The NOISE
dataset: Causal Directions in Noisy Environment
Guido Nolte, Fraunhofer FIRST, Germany
This challenge has two parts, a simulation and real data.
Simulation: Data are simulated as superposition of bivariate unidirectional
interaction plus additive mixed and non-white noise. The simulations were
done with AR-models with uniformly distributed input. The challenge is to
estimate the causal direction. For each out of 1000 examples you get +1 point
for the correct answer, -10 points for the wrong answer, and 0 points for
no answer.
Real Data: These are high quality EEG data for 10 subjects for 19 channels.

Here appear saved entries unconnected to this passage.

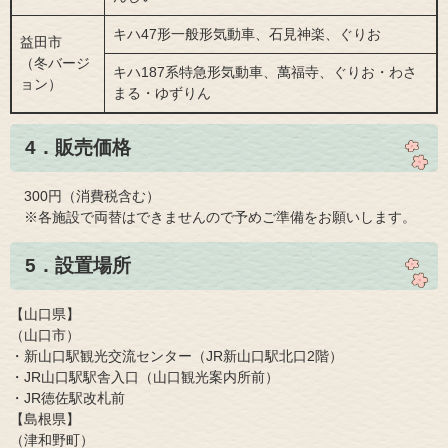
キハ47形一般形気動車、石見神楽、ぐりお
益田市
（冬バージ
キハ187系特急形気動車、萬福寺、ぐりお・わさ
ョン）
まる・ゆずりん
4．販売価格
300円（消費税含む）
※各施設で両替はできませんので予めご準備をお願いします。​
5．設置場所
【山口県】
（山口市）
・新山口駅観光交流センター（JR新山口駅北口2階）
・JR山口駅駅舎入口（山口観光案内所前）
・JR徳佐駅改札前
【島根県】
（津和野町）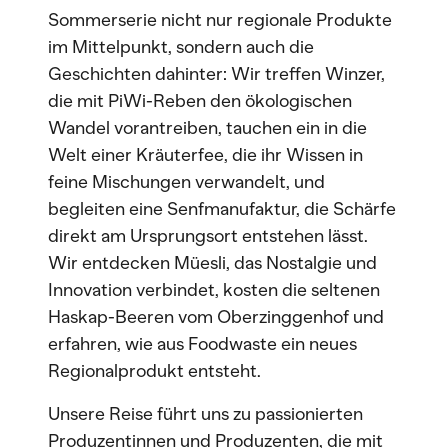
Sommerserie nicht nur regionale Produkte
im Mittelpunkt, sondern auch die
Geschichten dahinter: Wir treffen Winzer,
die mit PiWi-Reben den ökologischen
Wandel vorantreiben, tauchen ein in die
Welt einer Kräuterfee, die ihr Wissen in
feine Mischungen verwandelt, und
begleiten eine Senfmanufaktur, die Schärfe
direkt am Ursprungsort entstehen lässt.
Wir entdecken Müesli, das Nostalgie und
Innovation verbindet, kosten die seltenen
Haskap-Beeren vom Oberzinggenhof und
erfahren, wie aus Foodwaste ein neues
Regionalprodukt entsteht.
Unsere Reise führt uns zu passionierten
Produzentinnen und Produzenten, die mit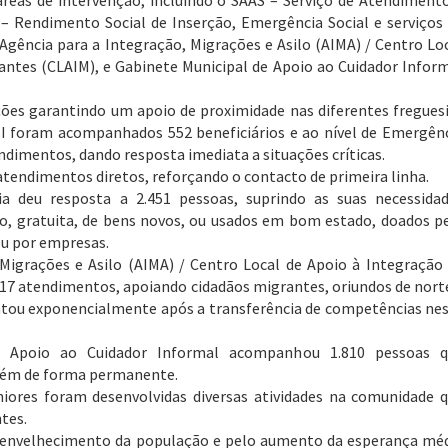
reas de intervenção, incluindo o SAAS – Serviço de Atendiment
 Rendimento Social de Inserção, Emergência Social e serviços
gência para a Integração, Migrações e Asilo (AIMA) / Centro Lo
antes (CLAIM), e Gabinete Municipal de Apoio ao Cuidador Infor
ões garantindo um apoio de proximidade nas diferentes fregues
I foram acompanhados 552 beneficiários e ao nível de Emergên
ndimentos, dando resposta imediata a situações críticas.
atendimentos diretos, reforçando o contacto de primeira linha.
 deu resposta a 2.451 pessoas, suprindo as suas necessida
ão, gratuita, de bens novos, ou usados em bom estado, doados p
ou por empresas.
Migrações e Asilo (AIMA) / Centro Local de Apoio à Integração
417 atendimentos, apoiando cidadãos migrantes, oriundos de nort
ntou exponencialmente após a transferência de competências ne
e Apoio ao Cuidador Informal acompanhou 1.810 pessoas q
ém de forma permanente.
ores foram desenvolvidas diversas atividades na comunidade 
tes.
envelhecimento da população e pelo aumento da esperança mé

The data contain a prominent peak at around 10 Hz predominantly in occipital
(back) channels. No ground truth is known. A submission must be a single
19x19 matrix corresponding to a causality estimate between all pairs of channels
averaged across subjects. Any submission will be visualized and, with the
agreement of the authors, put on the net for an open discussion.
Comparison of Granger Causality and Phase Slope Index
Guido Nolte, Andreas Ziehe (Fraunhofer FIRST, Germany) and Nicole Krämer,
Klaus-Robert Müller (TU Berlin, Germany)
We recently proposed a new measure, termed Phase Slope Index (PSI), to estimate the causal
direction of interactions designed to be robust to instantaneous mixtures of independent sources with
arbitrary spectral content. We compared this method to Granger Causality for linear systems containing
spatially and temporarily mixed noise and found that, in contrast to PSI, the latter was not able to
properly distinguish truly interacting systems from mixed noise. Here, we extent this analysis with
respect to two aspects: a) we analyze Granger causality and PSI also for non-mixed noise, and b)
we analyze PSI for nonlinear interactions. We found a) that Granger causality, in contrast to PSI,
fails also for non-mixed noise if the memory-time of the sender of information is long compared to
the transmission time of the information, and b) that PSI, being a linear method, eventually misses
nonlinear interactions but is unlikely to give false positive results.